Much ado about elections in Africa



We are in the middle of a spate of elections across Africa. Last year, a dozen countries went to the polls. Ten more have held elections this year, with about thirteen more to go before the end of 2019. In a formal sense, democracy appears to be sinking deep roots into the continent’s soil. Gone are the days of the last quarter of the twentieth century when military dictatorships and one-party states where the norm.
However, this has not translated into the betterment of the lot of the poor masses. Two thirds of the least developed countries in the world are in Africa. This of course does not mean that everyone in those countries bear the brunt of poverty. The politicians and businessmen in countries like Congo, Mozambique and Uganda which are considered to be some of the poorest countries in the world, enjoy opulent lifestyles.
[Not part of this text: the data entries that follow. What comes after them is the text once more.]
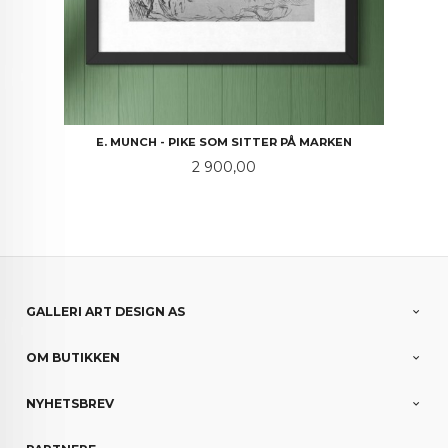
E. MUNCH - PIKE SOM SITTER PÅ MARKEN
Pris
2 900,00
GALLERI ART DESIGN AS
OM BUTIKKEN
NYHETSBREV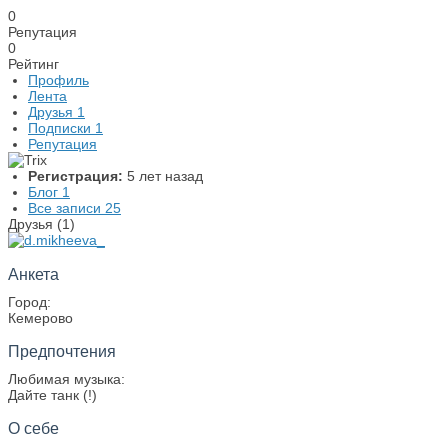
0
Репутация
0
Рейтинг
Профиль
Лента
Друзья
1
Подписки
1
Репутация
Регистрация:
5 лет назад
Блог
1
Все записи
25
Друзья (1)
Анкета
Город:
Кемерово
Предпочтения
Любимая музыка:
Дайте танк (!)
О себе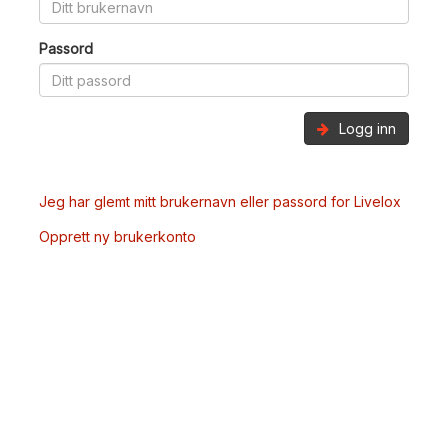
Passord
Logg inn
Jeg har glemt mitt brukernavn eller passord for Livelox
Opprett ny brukerkonto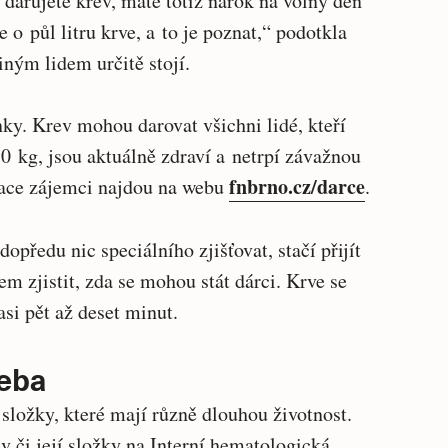
 darujete krev, máte totiž nárok na volný den
e o půl litru krve, a to je poznat,“ podotkla
iným lidem určitě stojí.
ky. Krev mohou darovat všichni lidé, kteří
50 kg, jsou aktuálně zdraví a netrpí závažnou
fnbrno.cz/darce
mace zájemci najdou na webu
.
opředu nic speciálního zjišťovat, stačí přijít
m zjistit, zda se mohou stát dárci. Krve se
asi pět až deset minut.
řeba
é složky, které mají různě dlouhou životnost.
v či její složky na Interní hematologická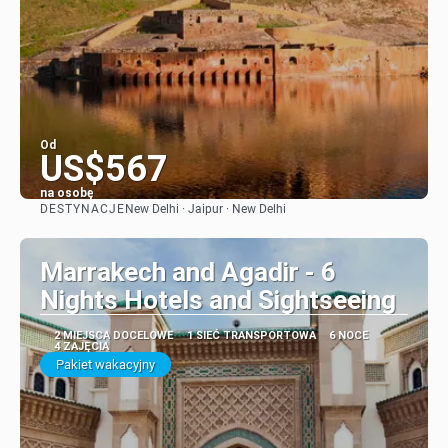
Od
US$567
na osobę
DESTYNACJE
New Delhi · Jaipur · New Delhi
Zobacz
Marrakech and Agadir - 6
Nights Hotels and Sightseeing
2 MIEJSCA DOCELOWE
1 SIEĆ TRANSPORTOWA
6 NOCE
4 ZAJĘCIA
Pakiet wakacyjny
The key to ostentatious wealth for these degenerate figures of the African ruling class is political power. And through hook or crook (quite often some mixture or the other of both), they hold on fast to power.
We have seen quite a few of them kicked out at the polls in recent times. Yahya Jameh in Gambia, Abdoulaye Wade in Senegal and Goodluck Jonathan in Nigeria, are just a handful of such. But their successors have equally not represented a paradigm shift. And in countries like South Africa (and Botswana), a dominant party system appears entrenched, despite high rates of poverty, unemployment and destitution.
Mass anger has burst out time and again. Working-class people and youth have intervened on the political scene organising from below against unpopular leaders with strikes and street protests in Burkina Faso, Senegal, Nigeria and Congo. In North Africa popular revolts soared further to revolutionary heights in 2011 Tunisia and Egypt. These firmaments of uprisings have been reignited in recent months across Sudan and Algeria.
Elections held in the aftermath of these mass movements, which radical or revolutionary left forces helped to ignite or fan the embers of, have also not led to qualitative change in the direction of politics or the social-economic realities facing working-class people. When the dust of revolts settled and the polls were cast, a new version of what was, a new face of the same class of ne’er-do-well bosses took over the reins of office.
It is important for change-seeking activists to ask some pertinent questions. Why do elections make little difference to the lives of the immense majority of the population? Where has the left been in the electoral terrain? How can power be won from below - by the working masses?
Do elections make any difference to working-class people?
It would be wrong to simply dismiss elections in particular and bourgeois democracy in general, in Africa or elsewhere. Working-class people have a broader space to legally organise and disseminate alternative ideas than under overtly autocratic regimes of bourgeois rule such as military dictatorships, apartheid or one-party systems.
It is also important to note that these freedoms were not given on a platter of gold by the bourgeoisie. We won them through struggle. And bourgeois democracy does not then preserve these, on the contrary it limits what it is forced to give. When we ask for more than the crumbs that capitalists are ready to give, the might of the coercive fist of the state emerges, for example as armed bodies of men who killed 34 miners at Marikana, in democratic post-apartheid South Africa.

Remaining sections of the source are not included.